Nous examinons aujourd'hui votre nouveau projet de loi relatif à l'entrée en fonction des représentants au Parlement européen élus en France lors des élections de 2019. Il vise à tenir compte du fait que le Royaume-Uni n'est pas, à ce jour, sorti de l'Union européenne, et des conséquences de ce report du Brexit sur les modalités de répartition des sièges français au Parlement européen. En effet, du fait du Brexit, cinq sièges supplémentaires doivent revenir à la France ; cependant, puisque le Brexit n'est toujours pas effectif, il est nécessaire de reporter l'entrée en fonction de ces cinq députés européens supplémentaires élus par la France.
Si ce projet de loi est bien de nature technique, il revêt aussi une dimension politique, puisqu'il traduit juridiquement des choix sur la façon dont nous choisissons d'assurer la représentation des différentes sensibilités politiques au sein du Parlement européen.
Pour ce faire, deux méthodes de répartition s'offraient au Gouvernement. La première est la répartition à la plus forte moyenne : il s'agit de calculer quelle serait pour chaque liste la moyenne des suffrages obtenus par siège attribué si on accordait fictivement à chacune d'elle un siège supplémentaire. La liste qui obtient la plus forte moyenne reçoit un siège. L'opération se répète autant de fois qu'il reste de sièges à pourvoir. La seconde est la répartition au plus fort reste : les sièges non pourvus sont attribués à chaque liste selon l'ordre décroissant des suffrages inemployés après la première répartition.
Vous avez fait le choix de procéder à une répartition selon la première méthode, celle de la plus forte moyenne. Au contraire, le groupe Socialistes et apparentés propose que ces cinq sièges soient répartis selon la règle du plus fort reste – nous avons déposé un amendement en ce sens. En effet, ce mode de scrutin proportionnel garantit un pluralisme renforcé. À défaut d'avoir pu instaurer cette règle pour l'ensemble du scrutin, la clef de répartition de ces sièges supplémentaires pourrait être plus équitable.
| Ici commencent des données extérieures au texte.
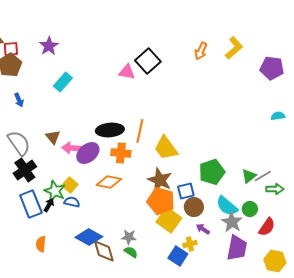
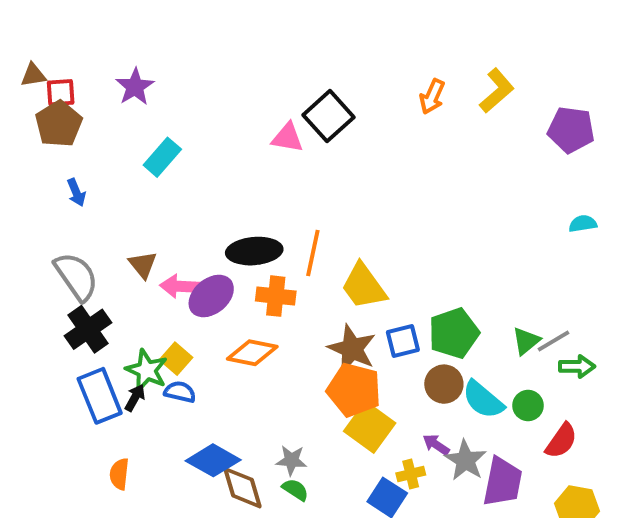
blue square: (186, 191) -> (403, 341), moved
brown circle: (194, 207) -> (444, 384), moved
gray star: (232, 222) -> (465, 460), moved

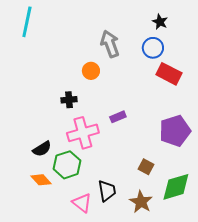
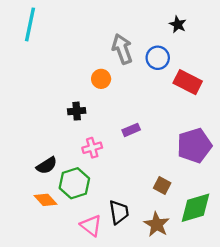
blue circle: (153, 48) -> (158, 58), moved
pink cross: (83, 133) -> (92, 148), size x0.6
C'est pour cette raison que nous nous abstiendrons lors du vote du projet de loi, à moins que sa rédaction n'évolue au cours de la discussion.
Au-delà des dispositions qu'il contient, ce texte est également l'occasion d'établir plusieurs constats, alors que se profilent les élections européennes, qui auront lieu dans moins de deux semaines.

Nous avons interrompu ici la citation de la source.